* **Task to complete**
Begin at the line that holds "Mekaaninen metsäteollisuus" and copy each line exactly until the data below ends, including that last line but no pictures.
[Input data]
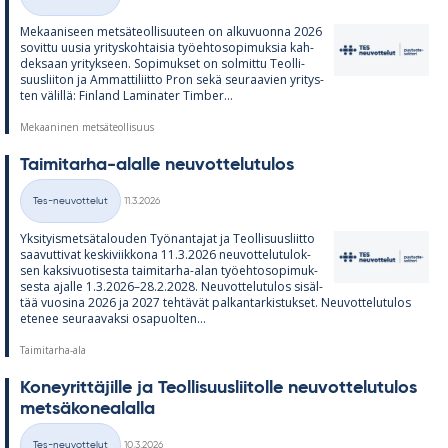
Kategoriat
Me­kaa­ni­seen met­sä­teol­li­suu­teen on al­ku­vuonna 2026
so­vittu uusia yri­tys­koh­tai­sia työ­eh­to­so­pi­muk­sia kah­
dek­saan yri­tyk­seen. So­pi­muk­set on sol­mittu Teol­li­
suus­lii­ton ja Am­mat­ti­liitto Pron sekä seu­raa­vien yri­tys­
ten vä­lillä: Fin­land La­mi­na­ter Tim­ber...
Mekaaninen metsäteollisuus
Tai­mi­tarha-alalle neu­vot­te­lu­tu­los
Kirjoitettu
Tes-neuvottelut
11.3.2026
Kategoriat
Yk­si­tyis­met­sä­ta­lou­den Työ­nan­ta­jat ja Teol­li­suus­liitto
saa­vut­ti­vat kes­ki­viik­kona 11.3.2026 neu­vot­te­lu­tu­lok­
sen kak­si­vuo­ti­sesta tai­mi­tarha-alan työ­eh­to­so­pi­muk­
sesta ajalle 1.3.2026–28.2.2028. Neu­vot­te­lu­tu­los si­säl­
tää vuo­sina 2026 ja 2027 teh­tä­vät pal­kan­tar­kis­tuk­set. Neu­vot­te­lu­tu­los
ete­nee seu­raa­vaksi os­a­puol­ten...
Taimitarha-ala
Ko­ney­rit­tä­jille ja Teol­li­suus­lii­tolle neu­vot­te­lu­tu­los
met­sä­ko­nea­lalla
Kirjoitettu
Tes-neuvottelut
10.3.2026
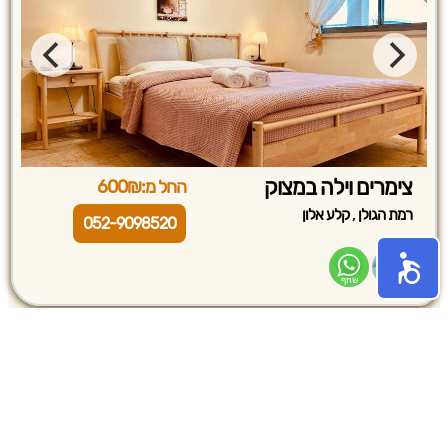
צימרים וילה במצוק
החל מ:600₪
,
רמת הגולן
קלע אלון
052-9098520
[/Input data]
* **Solution to this problem**
Mekaaninen metsäteollisuus
Tai­mi­tarha-alalle neu­vot­te­lu­tu­los
Kirjoitettu
Tes-neuvottelut
11.3.2026
Kategoriat
Yk­si­tyis­met­sä­ta­lou­den Työ­nan­ta­jat ja Teol­li­suus­liitto
saa­vut­ti­vat kes­ki­viik­kona 11.3.2026 neu­vot­te­lu­tu­lok­
sen kak­si­vuo­ti­sesta tai­mi­tarha-alan työ­eh­to­so­pi­muk­
sesta ajalle 1.3.2026–28.2.2028. Neu­vot­te­lu­tu­los si­säl­
tää vuo­sina 2026 ja 2027 teh­tä­vät pal­kan­tar­kis­tuk­set. Neu­vot­te­lu­tu­los
ete­nee seu­raa­vaksi os­a­puol­ten...
Taimitarha-ala
Ko­ney­rit­tä­jille ja Teol­li­suus­lii­tolle neu­vot­te­lu­tu­los
met­sä­ko­nea­lalla
Kirjoitettu
Tes-neuvottelut
10.3.2026
צימרים וילה במצוק
החל מ:600₪
,
רמת הגולן
קלע אלון
052-9098520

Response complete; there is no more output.